A very complicated but elegant program of therapy has been developed for treating flexor tendon repairs. This newer flexor tendon protocol is designed to allow motion of the repaired flexor tendons in the sheath without putting excess tension on the repair and pulling apart the repair. Too much motion or stress will result in tearing apart the repair. No motion will result in scarring of the flexor tendons and no motion. There must be a delicate balance between these two. 

Compliance with the therapy program is absolutely critical to the success of the repair. During this program, the patient is allowed supervised active extension of the finger and flexion of the finger by a therapist. There is no active gripping during this time. After 6 weeks, the tendon repair is sufficiently healed to remove the splint and start active range of motion and gripping exercises.

Additional Care May Be Needed

In approximately 20% of our flexor tendon repair cases, an additional surgery may be required to free up the flexor tendon from scar tissue (tenolysis), release joint contracture (shortening) to relieve a stiff joint, or repair an initial flexor tendon repair that has failed.

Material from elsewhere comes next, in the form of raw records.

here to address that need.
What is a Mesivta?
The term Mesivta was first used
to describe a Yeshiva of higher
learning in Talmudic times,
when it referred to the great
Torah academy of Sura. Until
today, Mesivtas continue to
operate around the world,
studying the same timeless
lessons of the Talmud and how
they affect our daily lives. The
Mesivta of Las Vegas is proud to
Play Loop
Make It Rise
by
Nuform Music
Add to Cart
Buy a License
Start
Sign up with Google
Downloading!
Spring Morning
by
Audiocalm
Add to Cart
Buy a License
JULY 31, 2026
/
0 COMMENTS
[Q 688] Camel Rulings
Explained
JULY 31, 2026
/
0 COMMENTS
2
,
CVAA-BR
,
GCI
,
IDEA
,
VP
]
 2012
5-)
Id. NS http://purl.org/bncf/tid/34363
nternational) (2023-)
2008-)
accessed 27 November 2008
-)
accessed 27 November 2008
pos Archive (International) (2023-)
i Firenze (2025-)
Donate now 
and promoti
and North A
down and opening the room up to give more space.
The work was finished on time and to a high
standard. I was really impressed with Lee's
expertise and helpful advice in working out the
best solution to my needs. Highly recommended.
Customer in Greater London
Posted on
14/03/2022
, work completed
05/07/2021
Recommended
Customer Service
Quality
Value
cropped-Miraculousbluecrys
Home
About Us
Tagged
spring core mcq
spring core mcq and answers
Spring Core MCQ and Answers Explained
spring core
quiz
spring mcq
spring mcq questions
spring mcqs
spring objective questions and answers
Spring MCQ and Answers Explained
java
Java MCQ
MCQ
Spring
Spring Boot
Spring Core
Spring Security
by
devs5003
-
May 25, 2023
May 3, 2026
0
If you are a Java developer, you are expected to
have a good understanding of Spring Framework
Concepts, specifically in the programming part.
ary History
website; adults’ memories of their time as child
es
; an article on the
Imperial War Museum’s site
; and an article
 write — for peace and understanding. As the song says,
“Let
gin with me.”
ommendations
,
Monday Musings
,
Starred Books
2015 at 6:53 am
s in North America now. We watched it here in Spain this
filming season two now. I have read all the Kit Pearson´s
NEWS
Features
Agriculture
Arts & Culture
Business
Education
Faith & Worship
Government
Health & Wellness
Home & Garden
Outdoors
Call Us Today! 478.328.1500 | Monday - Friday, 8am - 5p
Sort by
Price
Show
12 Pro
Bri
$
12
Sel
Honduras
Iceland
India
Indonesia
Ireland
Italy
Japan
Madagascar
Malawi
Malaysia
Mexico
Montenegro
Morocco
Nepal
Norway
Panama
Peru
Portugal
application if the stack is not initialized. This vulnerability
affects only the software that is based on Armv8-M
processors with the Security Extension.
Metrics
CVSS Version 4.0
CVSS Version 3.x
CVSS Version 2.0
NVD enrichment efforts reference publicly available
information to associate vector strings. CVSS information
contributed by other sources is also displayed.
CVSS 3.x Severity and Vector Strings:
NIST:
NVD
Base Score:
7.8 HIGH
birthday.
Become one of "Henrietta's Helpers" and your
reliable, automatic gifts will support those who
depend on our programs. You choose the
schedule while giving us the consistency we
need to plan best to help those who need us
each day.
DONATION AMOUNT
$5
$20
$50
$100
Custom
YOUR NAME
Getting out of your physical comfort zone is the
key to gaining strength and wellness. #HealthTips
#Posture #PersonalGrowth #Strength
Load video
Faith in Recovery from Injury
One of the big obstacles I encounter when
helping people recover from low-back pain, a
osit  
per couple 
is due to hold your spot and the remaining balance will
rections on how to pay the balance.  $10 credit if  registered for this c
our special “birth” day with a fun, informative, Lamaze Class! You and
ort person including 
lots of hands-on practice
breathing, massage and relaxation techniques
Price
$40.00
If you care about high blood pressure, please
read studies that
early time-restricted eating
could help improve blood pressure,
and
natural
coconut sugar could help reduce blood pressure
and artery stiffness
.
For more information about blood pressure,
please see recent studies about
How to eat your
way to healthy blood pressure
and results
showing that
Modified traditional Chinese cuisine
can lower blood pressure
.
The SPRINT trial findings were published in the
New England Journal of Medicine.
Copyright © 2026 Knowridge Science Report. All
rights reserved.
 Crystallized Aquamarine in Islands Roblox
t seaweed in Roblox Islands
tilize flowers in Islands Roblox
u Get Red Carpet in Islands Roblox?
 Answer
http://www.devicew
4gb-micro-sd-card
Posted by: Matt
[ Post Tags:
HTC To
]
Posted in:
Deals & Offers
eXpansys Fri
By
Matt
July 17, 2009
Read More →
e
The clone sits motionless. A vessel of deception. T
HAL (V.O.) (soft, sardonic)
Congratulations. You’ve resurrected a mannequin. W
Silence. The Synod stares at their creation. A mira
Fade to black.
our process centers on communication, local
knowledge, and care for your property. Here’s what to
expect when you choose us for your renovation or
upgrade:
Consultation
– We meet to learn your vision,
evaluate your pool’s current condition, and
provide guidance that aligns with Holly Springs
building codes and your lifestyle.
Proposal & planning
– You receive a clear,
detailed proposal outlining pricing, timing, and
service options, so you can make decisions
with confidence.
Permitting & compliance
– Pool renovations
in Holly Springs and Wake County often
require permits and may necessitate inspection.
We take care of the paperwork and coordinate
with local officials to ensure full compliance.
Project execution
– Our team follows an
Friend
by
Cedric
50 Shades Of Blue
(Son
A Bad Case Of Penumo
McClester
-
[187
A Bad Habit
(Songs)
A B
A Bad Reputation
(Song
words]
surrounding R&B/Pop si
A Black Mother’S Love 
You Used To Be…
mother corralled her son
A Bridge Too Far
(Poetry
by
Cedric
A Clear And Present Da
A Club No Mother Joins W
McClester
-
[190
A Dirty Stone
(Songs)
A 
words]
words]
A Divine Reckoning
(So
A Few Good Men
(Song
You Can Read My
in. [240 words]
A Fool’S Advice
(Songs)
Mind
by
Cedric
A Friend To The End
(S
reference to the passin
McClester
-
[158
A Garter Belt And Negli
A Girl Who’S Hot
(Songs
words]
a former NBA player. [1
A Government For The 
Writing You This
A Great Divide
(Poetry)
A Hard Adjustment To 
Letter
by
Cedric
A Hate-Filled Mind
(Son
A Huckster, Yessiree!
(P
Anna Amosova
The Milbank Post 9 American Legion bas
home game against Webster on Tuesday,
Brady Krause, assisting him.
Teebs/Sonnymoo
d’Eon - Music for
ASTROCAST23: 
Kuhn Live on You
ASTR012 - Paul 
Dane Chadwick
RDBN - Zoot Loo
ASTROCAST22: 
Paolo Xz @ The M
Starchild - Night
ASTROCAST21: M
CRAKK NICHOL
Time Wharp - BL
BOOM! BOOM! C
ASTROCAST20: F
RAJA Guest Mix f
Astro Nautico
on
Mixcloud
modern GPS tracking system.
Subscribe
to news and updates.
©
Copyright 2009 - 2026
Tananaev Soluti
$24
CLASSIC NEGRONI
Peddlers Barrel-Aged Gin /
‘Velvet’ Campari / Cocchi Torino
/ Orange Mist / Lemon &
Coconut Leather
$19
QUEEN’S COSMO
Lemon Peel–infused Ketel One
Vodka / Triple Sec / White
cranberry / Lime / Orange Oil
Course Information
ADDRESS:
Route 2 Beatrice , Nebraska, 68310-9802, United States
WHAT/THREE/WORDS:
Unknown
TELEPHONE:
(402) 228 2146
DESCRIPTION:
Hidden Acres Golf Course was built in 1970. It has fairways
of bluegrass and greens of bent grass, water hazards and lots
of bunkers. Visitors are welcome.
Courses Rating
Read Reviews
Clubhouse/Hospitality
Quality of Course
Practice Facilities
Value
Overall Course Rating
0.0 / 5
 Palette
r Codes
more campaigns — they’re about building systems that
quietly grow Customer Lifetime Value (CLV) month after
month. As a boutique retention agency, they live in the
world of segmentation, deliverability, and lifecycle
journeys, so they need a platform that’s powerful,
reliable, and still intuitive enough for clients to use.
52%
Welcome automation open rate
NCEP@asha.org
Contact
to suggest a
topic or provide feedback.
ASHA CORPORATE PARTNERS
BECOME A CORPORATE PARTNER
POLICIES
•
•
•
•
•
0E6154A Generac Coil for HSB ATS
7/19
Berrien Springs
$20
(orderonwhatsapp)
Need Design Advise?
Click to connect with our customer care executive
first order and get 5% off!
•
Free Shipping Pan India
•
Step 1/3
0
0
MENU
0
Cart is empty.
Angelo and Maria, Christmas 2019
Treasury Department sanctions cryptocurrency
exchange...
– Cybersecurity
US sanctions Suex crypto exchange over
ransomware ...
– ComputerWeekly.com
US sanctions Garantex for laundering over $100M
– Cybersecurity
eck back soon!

In cases of chronic rupture of the flexor tendon (after failed primary flexor tendon repairs), a two-stage flexor tendon reconstruction is required. In that case, the scarred, damaged tendon is removed and replaced with an artificial Kevlar and Silastic tendon, which is attached to the bone and muscle. Approximately 3 to 6 months later, the artificial tendon is removed and replaced with a tendon graft from the leg. The hand must be protected for 6 weeks after each surgery.

Practice Note: Dr. Bowman and Dr. Hunter (the inventor of this active tendon in Philadelphia) was responsible for some of the clinical research regarding its use and were the first surgeon in western Pennsylvania to use the active artificial tendon.